Media Flashback: CODAME Art, Tech & Fashion
More than 350 attended Codame’s event mixing technology with fashion June 26 at Public Works in the Mission.
CODAME unites art, technology in grand fashion
Piece by Anders Nelson (Erogear) in collaboration with designer Becca McCharen (Chromat) for CODAME.
“At a technology event, we’re having some technology issues, naturally,” digital performance artist Tiffany Trenda began her only slightly delayed presentation at the first fashion-themed event hosted by Codame, a 4-year-old nonprofit organization created to merge art and technology and known for hosting about 10 events each year.
“Proximity Cinema” features interactive screens all over Tiffany Trenda’s red bodysuit.
But that was the only tech low point of the evening. Among the many highlights, almost literally, were a presentation from Anders Nelson, Becca McCharen and Dustin Maberry, who showed an LED collar; and Anouk Wipprecht’s “smoke dress,” which gradually emitted more and more smoke as the model moved gracefully onstage. And yes, it had lights. Wipprecht, a Dutch interactive fashion-tech designer, flew in for the occasion and included in her presentation a description of the piece she made for Fergie’s 2011 Super Bowl performance.
Photo: Alex Stover
The event focused heavily on wearable technology, or “technology-enabled apparel,” and was joined by a separately curated Art by Code gallery opening next door.
At this event, which more than 350 attended at the Mission’s Public Works, the theme was primarily interpreted to mean technology that is worn and incorporated into garments.
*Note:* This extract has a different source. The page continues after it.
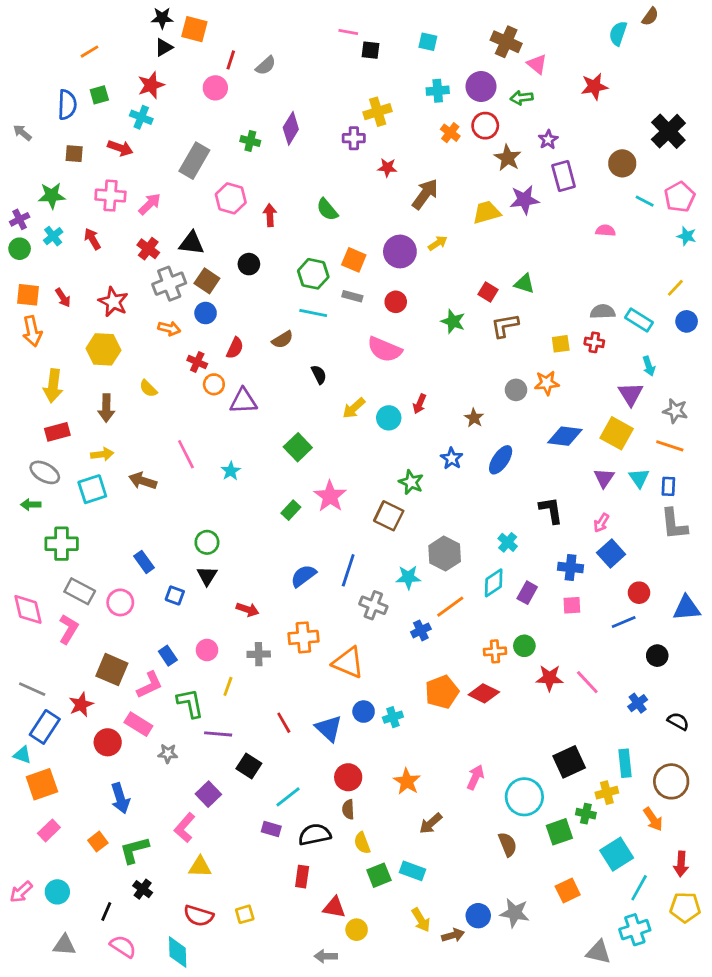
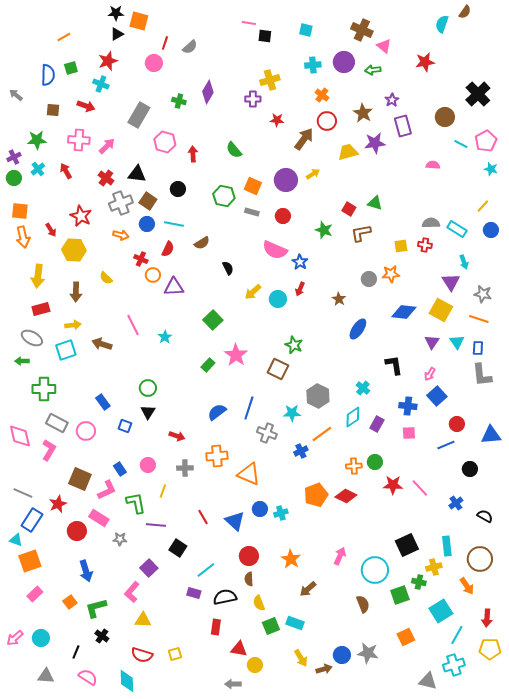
red circle: (485, 126) -> (327, 121), moved
red arrow: (63, 298) -> (51, 230), moved
cyan line: (313, 313) -> (174, 224), moved
blue star: (452, 458) -> (300, 262), moved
Linda Franco, for example, presented technology from Machina Wearable Technology that allowed the wearer to manipulate sound by interacting with sensors on the body of a jacket. The inspirations for this piece were quite practical; Franco described a $60 concert in which the artist “stood in front of a computer the whole time.”
Anouk Wipprecht’s smoke dress.
The audience (of whom it seemed only two were wearing “technology,” in the form of what appeared to be LED lights) was treated to a final presentation by Trenda’s new piece, “Proximity Cinema.” A red bodysuit covered with interactive screens telling viewers to “Go ahead” and “It’s OK,” the focus was decidedly more on the art and exploration of wearable technology than, say, something new to wear on a night out.
Garcia with her husband, Keanan Duffty
The night’s unofficial theme turned out to be the intentional combination of yes, technology, but also an artistic, emotional backstory — a key element to any fashion event, according to fashion producer Nancy Garcia, who helped organize the event.
“It’s possible for tech to not have depth and feeling, and fashion is all about an emotional connection — that’s what makes it a success,” Garcia said a few days before the show. “There’s a lot of tech, but it needs to be put together with creativity to really create something interesting.”
Admittedly, any foray into fashion is likely a new concept for a technology-focused group. And one never knows — that LED collar would truly be ideal for after-hours bike rides.
Fashion producer Nancy Garcia (center) talks with art curator Hanna Regev (Left), producer Irene Grossrubatscher, and producer Olia Pospelova (Right).